ASCENSIÓN DEL SEÑOR - A

Hechos de los Apóstoles 1, 1-11
En mi primer libro, querido Teófilo, escribí de todo lo que Jesús fue haciendo y enseñando hasta el día en que dio instrucciones a los apóstoles, que había escogido, movido por el Espíritu Santo, y ascendió al cielo. Se les presentó después de su pasión, dándoles numerosas pruebas de que estaba vivo y, apareciéndoseles durante cuarenta días, les habló del reino de Dios
Una vez que comían juntos les recomendó:
–No os alejéis de Jerusalén; aguardad que se cumpla la promesa de mi Padre, de la que yo os he hablado. Juan bautizó con agua, dentro de pocos días vosotros seréis bautizados con Espíritu Santo.
Ellos lo rodearon preguntándole:
–Señor, ¿es ahora cuando vas a restaurar la soberanía de Israel?
Jesús contestó:
–No os toca a vosotros conocer los tiempos y las fechas que el Padre ha establecido con su autoridad. Cuando el Espíritu Santo descienda sobre vosotros, recibiréis fuerza para ser mis testigos en Jerusalén, en toda Judea, en Samaría y hasta los confines del mundo.

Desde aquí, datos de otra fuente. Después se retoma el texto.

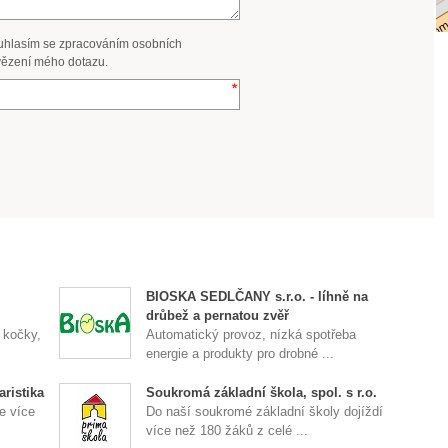
uhlasím se zpracováním osobních
ězení mého dotazu.
BIOSKA SEDLČANY s.r.o. - líhně na
drůbež a pernatou zvěř
 kočky,
Automatický provoz, nízká spotřeba
energie a produkty pro drobné ...
ristika
Soukromá základní škola, spol. s r.o.
e více
Do naší soukromé základní školy dojíždí
více než 180 žáků z celé ...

Dicho esto, lo vieron levantarse hasta que una nube se lo quitó de la vista. Mientras miraban fijos al cielo, viéndole irse, se les presentaron dos hombres vestidos de blanco, que les dijeron:
–Galileos, ¿qué hacéis ahí plantados mirando al cielo? El mismo Jesús que os ha dejado para subir al cielo, volverá como le habéis visto marcharse.
  
COMENTARIO

San Lucas recoge el acontecimiento de la Ascensión del Señor tanto en el evangelio como en los Hechos de los Apóstoles. Sin embargo, notamos un leve contraste de tiempos: mientras en los Hechos hay un periodo de 40 días entre la Pascua y la Ascensión, en el evangelio ambos hechos suceden el mismo día.

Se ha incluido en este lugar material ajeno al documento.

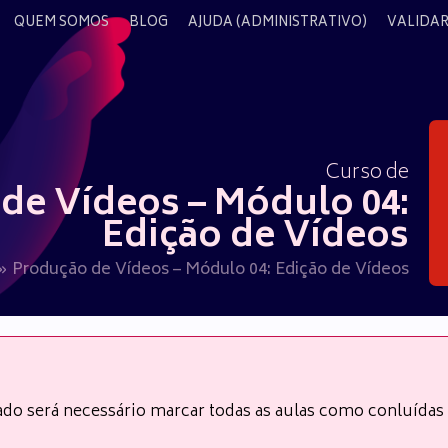
QUEM SOMOS
BLOG
AJUDA (ADMINISTRATIVO)
VALIDAR
Curso de
de Vídeos – Módulo 04:
Edição de Vídeos
Produção de Vídeos – Módulo 04: Edição de Vídeos
cado será necessário marcar todas as aulas como conluída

Está claro que hay una unidad de acontecimientos: La resurrección y la glorificación a la derecha del Padre es un único hecho.
¿Qué nos quiere trasmitir Lucas con los cuarenta días entre uno y otro?
El número 40 es un número bíblico: Moisés estuvo 40 días en el Sinaí para recibir la Ley, el pueblo de Israel caminó por el desierto durante 40 años antes de llegar a la tierra prometida, 40 días estuvo Jesús en el desierto preparándose para su vida pública. Así pues el número 40 indica el tiempo de la prueba, de la preparación, de la enseñanza necesaria y del aprendizaje.
Así, también estuvo Jesús 40 días con sus discípulos después de la resurrección. Necesitaban de su instrucción, de su ánimo y de su compañía. Durante 40 días se preocupó Jesús de que sus discípulos fueran conscientes de lo que las Escrituras decían sobre él. El ángel, al pie del sepulcro vacío, recuerda a las mujeres que les digan a los discípulos que vuelvan a Galilea, allí donde Jesús empezó su vida pública. Desde Galilea, aquellos discípulos y los que nos consideramos también discípulos de Jesús hemos de emprender el recorrido de nuestra vida de creyentes. Jesús nos aguarda allí para acompañarnos en nuestro recorrido.

Todo empezó en Galilea, todos empezamos, en esa Galilea simbólica, a recorrer el camino de testigos del Señor resucitado.